SculptPrint is a modeling package that utilizes the latest in GPU voxel technology, enabling the most complex parts to be quickly and easily manufactured. Do you have 3D models of parts? Do you have a five-axis machine tool? Then SculptPrint is what you need to easily convert those models into optimized collision free G-Code that can be sent to your machine.
SculptPrint users include engineers and machinists. Anyone owning or with access to a machine tool with more than three axes of motion would use SculptPrint to produce G-Code tool paths for these machines.
Most traditional CAM packages use boundary representation solid modeling and polynomial based NURBS surfaces with a ‘surface by surface’ type of workflow that is often tedious. Because SculptPrint uses voxel technology, it is able to generate tool paths over the entire part without limits. Not only is this less restrictive, but it also enables a whole new and more natural workflow.
The best way to explain when SculptPrint would be of benefit, consider this quote from the Design Guidelines provided by Proto Labs regarding 5-axis milling:
“Along with 3-axis milling, 5-axis indexed milling is used at Proto Labs. With 5-axis indexed milling (also referred to as 3+2 milling), two axes are stopped while the tool is engaged with the part.”
When you have a part that does not conform to the 3+2 milling limits as defined by vendors such as ProtoLabs and Xometry, seek out SculptPrint.

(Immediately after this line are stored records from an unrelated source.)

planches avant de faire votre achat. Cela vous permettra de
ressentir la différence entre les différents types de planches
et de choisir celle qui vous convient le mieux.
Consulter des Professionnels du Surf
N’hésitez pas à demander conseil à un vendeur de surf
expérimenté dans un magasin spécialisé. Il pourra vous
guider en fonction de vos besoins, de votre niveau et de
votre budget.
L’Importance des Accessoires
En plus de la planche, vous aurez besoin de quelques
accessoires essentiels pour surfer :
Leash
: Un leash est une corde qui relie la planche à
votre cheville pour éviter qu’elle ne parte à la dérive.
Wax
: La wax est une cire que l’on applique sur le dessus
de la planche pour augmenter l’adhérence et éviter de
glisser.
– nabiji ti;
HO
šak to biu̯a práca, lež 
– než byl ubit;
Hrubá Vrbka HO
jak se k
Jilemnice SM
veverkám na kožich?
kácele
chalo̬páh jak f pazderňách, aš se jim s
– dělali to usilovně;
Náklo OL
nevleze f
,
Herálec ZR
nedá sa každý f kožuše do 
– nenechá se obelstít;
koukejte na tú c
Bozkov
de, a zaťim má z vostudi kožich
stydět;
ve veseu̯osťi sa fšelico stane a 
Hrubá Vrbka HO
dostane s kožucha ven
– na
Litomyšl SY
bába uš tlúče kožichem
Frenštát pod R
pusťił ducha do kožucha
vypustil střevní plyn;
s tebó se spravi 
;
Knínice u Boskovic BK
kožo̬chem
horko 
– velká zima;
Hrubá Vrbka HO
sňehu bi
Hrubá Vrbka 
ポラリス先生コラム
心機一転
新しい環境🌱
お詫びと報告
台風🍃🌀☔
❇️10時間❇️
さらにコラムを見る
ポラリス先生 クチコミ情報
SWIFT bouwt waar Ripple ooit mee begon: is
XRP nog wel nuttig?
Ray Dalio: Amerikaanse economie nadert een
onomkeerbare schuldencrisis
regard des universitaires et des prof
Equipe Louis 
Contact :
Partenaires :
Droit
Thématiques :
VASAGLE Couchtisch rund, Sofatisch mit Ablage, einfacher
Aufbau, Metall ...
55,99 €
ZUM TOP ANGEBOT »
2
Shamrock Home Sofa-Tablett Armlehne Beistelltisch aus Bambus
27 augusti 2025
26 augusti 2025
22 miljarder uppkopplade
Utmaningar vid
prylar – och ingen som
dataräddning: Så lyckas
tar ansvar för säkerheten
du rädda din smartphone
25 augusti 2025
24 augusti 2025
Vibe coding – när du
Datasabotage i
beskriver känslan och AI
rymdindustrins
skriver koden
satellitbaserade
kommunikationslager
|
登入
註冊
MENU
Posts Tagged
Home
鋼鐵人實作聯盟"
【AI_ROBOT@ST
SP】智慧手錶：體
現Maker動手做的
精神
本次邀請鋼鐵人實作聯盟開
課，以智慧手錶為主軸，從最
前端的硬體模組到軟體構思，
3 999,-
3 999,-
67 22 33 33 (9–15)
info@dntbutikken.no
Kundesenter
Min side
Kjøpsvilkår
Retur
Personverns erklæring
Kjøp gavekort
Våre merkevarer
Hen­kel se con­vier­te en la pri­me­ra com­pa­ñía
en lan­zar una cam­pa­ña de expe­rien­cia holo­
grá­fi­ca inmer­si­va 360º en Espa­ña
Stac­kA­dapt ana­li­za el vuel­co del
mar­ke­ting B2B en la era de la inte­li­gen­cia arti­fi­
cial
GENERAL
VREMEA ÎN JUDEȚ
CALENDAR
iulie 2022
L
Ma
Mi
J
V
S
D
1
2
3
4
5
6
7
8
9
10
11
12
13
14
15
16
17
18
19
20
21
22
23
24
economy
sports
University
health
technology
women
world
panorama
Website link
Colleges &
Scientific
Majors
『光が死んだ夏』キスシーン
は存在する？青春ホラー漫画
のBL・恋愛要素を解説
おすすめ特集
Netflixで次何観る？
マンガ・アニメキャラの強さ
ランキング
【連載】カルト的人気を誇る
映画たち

SculptPrint can replace a traditional CAM package or be used in concert with one. SculptPrint does not support the full range of machining operations found in most CAM packages. SculptPrint does not intend to provide “me too” type features to compete with these packages. There are a wealth of traditional CAM packages with many great features. If you need these features, please seek out these existing, long established packages. However, if you need new capabilities beyond these traditional packages, SculptPrint might be your solution.
SculptPrint excels at making extremely difficult part geometries. If your part is a boxy bracket with a bolt hole pattern, or if your part can be manufactured using what is known a ‘3+2’ machining, then you won’t be facing the difficult machining tasks that SculptPrint was designed to handle, and thus it isn’t required for your application. SculptPrint shines the most with organic type shapes and shapes with difficult tool access problems. Examples where SculptPrint would be applied include topology optimized parts, assemblies made from a single stock of material, turbomachinery like impellers and blisks, and sculpture-like parts with organic shapes. SculptPrint is often referred to as “Subtractive 3D Printing” to reflect its ability to compete with additive 3D printing in the types of shapes it can produce.
SculptPrint requires an nVidia GPU to leverage their CUDA technology. At a minimum, we recommend a Kepler or later generation graphics card with at least 700 or more CUDA cores. GPU generation and number of CUDA cores is the dominant factor in selecting a graphics card for running SculptPrint. Each GPU generation benchmarks roughly 2x faster “core for core” and performance scales nearly linear with CUDA core count. For example, a Kepler generation graphics card typically starts with a K model number for Quadro cards or an 8 for GeForce cards. The Maxwell and Pascal generation cards start with M and P for the Quadro line or 9 and 10 for the GeForce, respectively. A Maxwell generation card is the next generation beyond Kepler and will be 2x faster. A Pascal card is the next generation beyond Maxwell and will be 4x faster than a Kepler. Similarly, a Kepler card with 3000 CUDA cores will be roughly 2x faster than one with 1500 cores.
SculptPrint does also benefit in performance from a powerful CPU, a large amount of RAM, and solid state hard drives, but the selection of the graphics card is by far the largest consideration.
If you would like to test drive SculptPrint without first investing in a new graphics card, cloud vendors such as Amazon Web Services and Microsoft Azure can provide a remote hosted GPU instance that support SculptPrint. We have tested AWS’ G2 instances running SculptPrint with great results. These systems can be used by the hour in order to test SculptPrint. We plan to soon offer “one button” access to cloud hosted SculptPrint.
SculptPrint currently only support Windows 7 and Windows 10 operation systems on desktop systems.
The cloud based versions of SculptPrint will support Linux operating systems.
Benchmarks show only a marginal difference between a Quadro card and a GeForce card of equivalent GPU generation and core count. If you are only running SculptPrint, a GeForce card is likely a better value. If you need to run other CAD/CAM programs besides SculptPrint, you may want to consider a Quadro card with its special drivers supporting popular CAD/CAM packages.
If the size of the tiny cube is smaller than your manufacturing tolerances, a voxel model can meet your manufacturing tolerances. This concept underlies SculptPrint and its approach to voxel based manufacturing.
The current version of SculptPrint supports profiling, facing, and boring turning operations and constant re-orientation 5-axis ball end milling. Future versions will support flat end milling, flank milling, torus type mills, and many more.
SculptPrint originated with a university research project funded by the National Science Foundation starting in 2005 entitled “GPUs for Manufacturing”. Additional funding for SculptPrint has been provided over the years by continued university research funded by the National Science Foundation and US Air Force and Small Business Innovation Research (SBIR) grants funded by the US Navy and US Department of Energy. Work on a commercialized version of the fruits of these research efforts began in 2013 and SculptPrint is the product of this commercialization.